▶ **STORED DATA**
▬▬▬▬▬▬

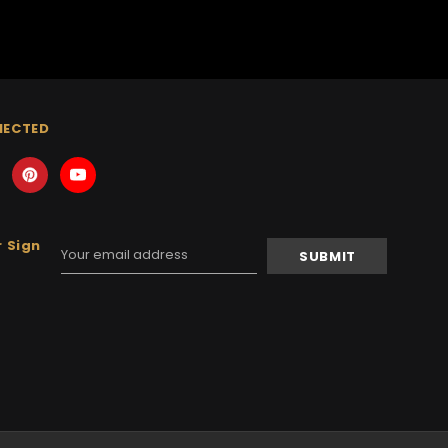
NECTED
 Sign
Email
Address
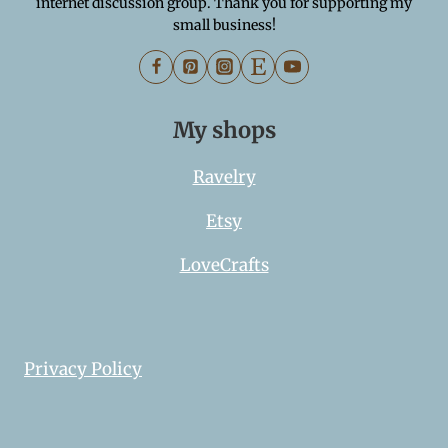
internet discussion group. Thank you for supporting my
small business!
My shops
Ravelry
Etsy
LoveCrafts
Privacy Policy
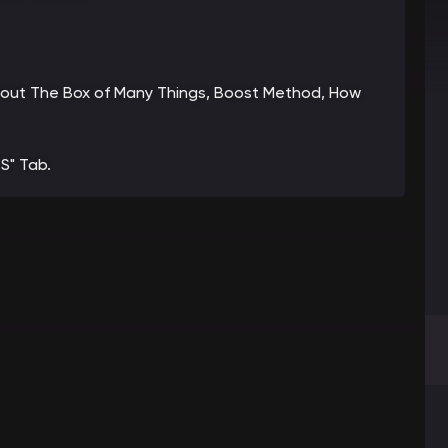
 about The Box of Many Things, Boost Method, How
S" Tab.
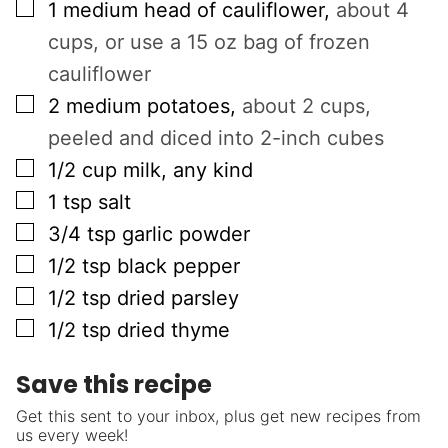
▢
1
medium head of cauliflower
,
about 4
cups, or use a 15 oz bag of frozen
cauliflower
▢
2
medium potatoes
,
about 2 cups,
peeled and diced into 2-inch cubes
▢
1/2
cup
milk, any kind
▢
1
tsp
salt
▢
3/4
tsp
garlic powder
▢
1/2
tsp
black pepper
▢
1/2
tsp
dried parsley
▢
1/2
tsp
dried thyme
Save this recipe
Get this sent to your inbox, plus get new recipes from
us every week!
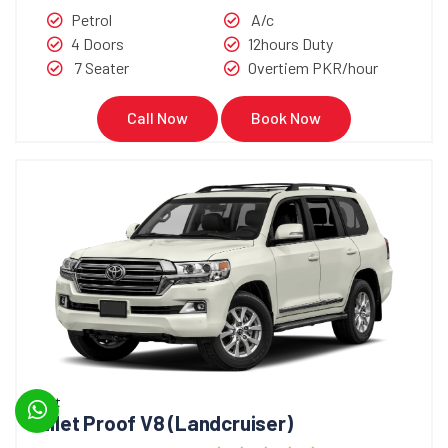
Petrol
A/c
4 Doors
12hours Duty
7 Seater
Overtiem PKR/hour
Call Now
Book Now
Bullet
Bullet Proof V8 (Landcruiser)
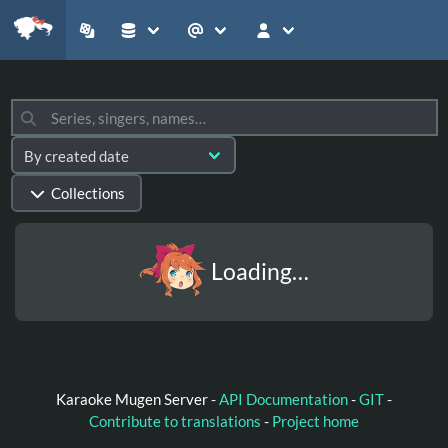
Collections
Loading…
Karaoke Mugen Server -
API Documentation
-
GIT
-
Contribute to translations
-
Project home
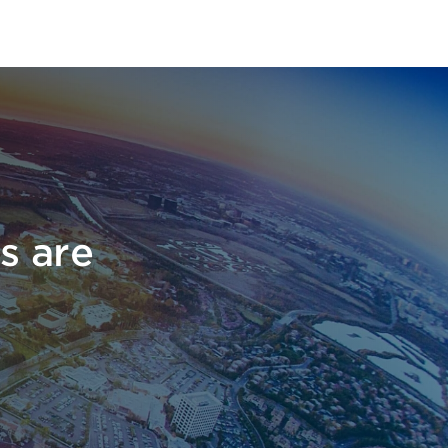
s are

▬▬▬▬▬▬

Verbatim repetition of the entries is required, excluding any pictures.

NECTED
 Sign
Email
Address
internet discussion group. Thank you for supporting my
small business!
My shops
Ravelry
Etsy
LoveCrafts
Privacy Policy
 about The Box of Many Things, Boost Method, How
S" Tab.
▢
1
medium head of cauliflower
,
about 4
cups, or use a 15 oz bag of frozen
cauliflower
▢
2
medium potatoes
,
about 2 cups,
peeled and diced into 2-inch cubes
▢
1/2
cup
milk, any kind
▢
1
tsp
salt
▢
3/4
tsp
garlic powder
▢
1/2
tsp
black pepper
▢
1/2
tsp
dried parsley
▢
1/2
tsp
dried thyme
Save this recipe
Get this sent to your inbox, plus get new recipes from
us every week!
Petrol
A/c
4 Doors
12hours Duty
7 Seater
Overtiem PKR/hour
Call Now
Book Now
Bullet
Bullet Proof V8 (Landcruiser)
Collections
Loading…
Karaoke Mugen Server -
API Documentation
-
GIT
-
Contribute to translations
-
Project home
s are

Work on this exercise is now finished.